What part of what I actually said is not accurate?
Saying that most Flash content is free is not accurate, it is not because it is free to the user that it is not monetized and fully protected, Hulu is a good example it's free everywhere but you have to pay for it on iPhone. How much money would Apple lose if Hulu would just work on iPhone like everywhere else?
where is the current threat to iTunes created with Flash to deliver video for a fee that Apple is currently blocking with iOS? Surely iOS's 1.5% of the browser market hasn't prevented such a competitor from arising!
I do not understand what you are saying, the threat to iTunes is obvious, all the money from the sale of applications and in app advertising related to application that would not bring any revenue to Apple if they could operate on iDevices like they operate everywhere else. That applies to Youtube, Hulu and most movie distribution channels.
As a Flash developer, you should know better. The flash format is not open source.

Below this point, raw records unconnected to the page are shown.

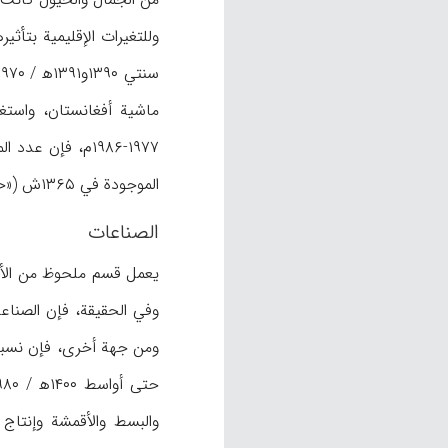
وللتغيرات الإقليمية بتأث
الموجودة في ۱۳۶۵ش («حولية بريتانيكا»، ۷۸۹؛ أيضاً ظ: الجدول ۳).
الصناعات
والبسط والأقمشة وإنتاج 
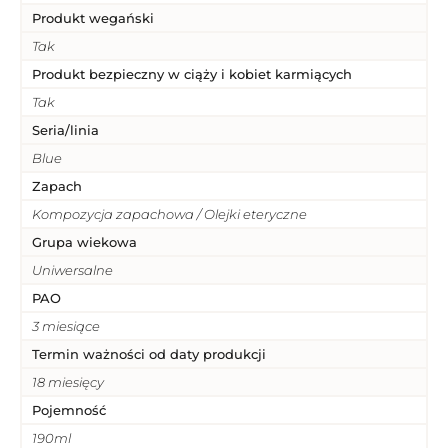
Produkt wegański
Tak
Produkt bezpieczny w ciąży i kobiet karmiących
Tak
Seria/linia
Blue
Zapach
Kompozycja zapachowa / Olejki eteryczne
Grupa wiekowa
Uniwersalne
PAO
3 miesiące
Termin ważności od daty produkcji
18 miesięcy
Pojemność
190ml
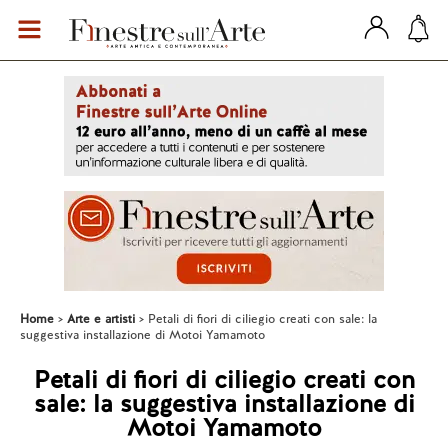
Home
Arte e artisti
Petali di fiori di ciliegio creati con sale: la
suggestiva installazione di Motoi Yamamoto
Petali di fiori di ciliegio creati con
sale: la suggestiva installazione di
Motoi Yamamoto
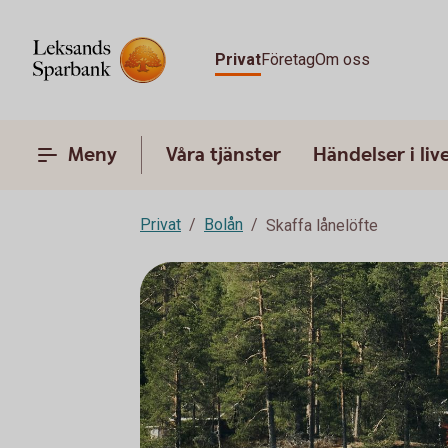
Privat
Företag
Om oss
Meny
Våra tjänster
Händelser i liv
Privat
Bolån
Skaffa lånelöfte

The core engine of Flash Player (AVM+) is open source and was donated to the Mozilla Foundation, the file formats supported by Flash Player, SWF and FLV/F4V, as well as the RTMP and AMF protocols are freely available and openly published. What do you mean by "flash format" exactly and how does the claim, assuming it hods true, hurt the developer community, competitors and or consumers?
It is an open spec developed completely by Adobe
Once again, how does that hurt the developers community, competitors and consumers? Adobe made extensive contribution to the open source community with Flex SDK, Open Source Media Framework, Adobe Media Gallery, Adobe Source Libraries, Text Layout Framework, Webkit, Flash-Ajax Video Component, BlazeDS, Cairngorm and Extensible Metadata Platform (XMP) among others. They are nurturing an healthy ecosystem of free and paid technologies and products and they provide us developers with products and frameworks, like most of the above, most of which is free, that streamline the development of solid enterprise class applications. Apple does not provide anything but some code definition, a big HTML5 PR campaign and a lousy authoring tool for ads. Only someone who is totally foreign to what the Flash Platform is about for programmers could imagine Apple to be a serious alternative, yet alone a substitution.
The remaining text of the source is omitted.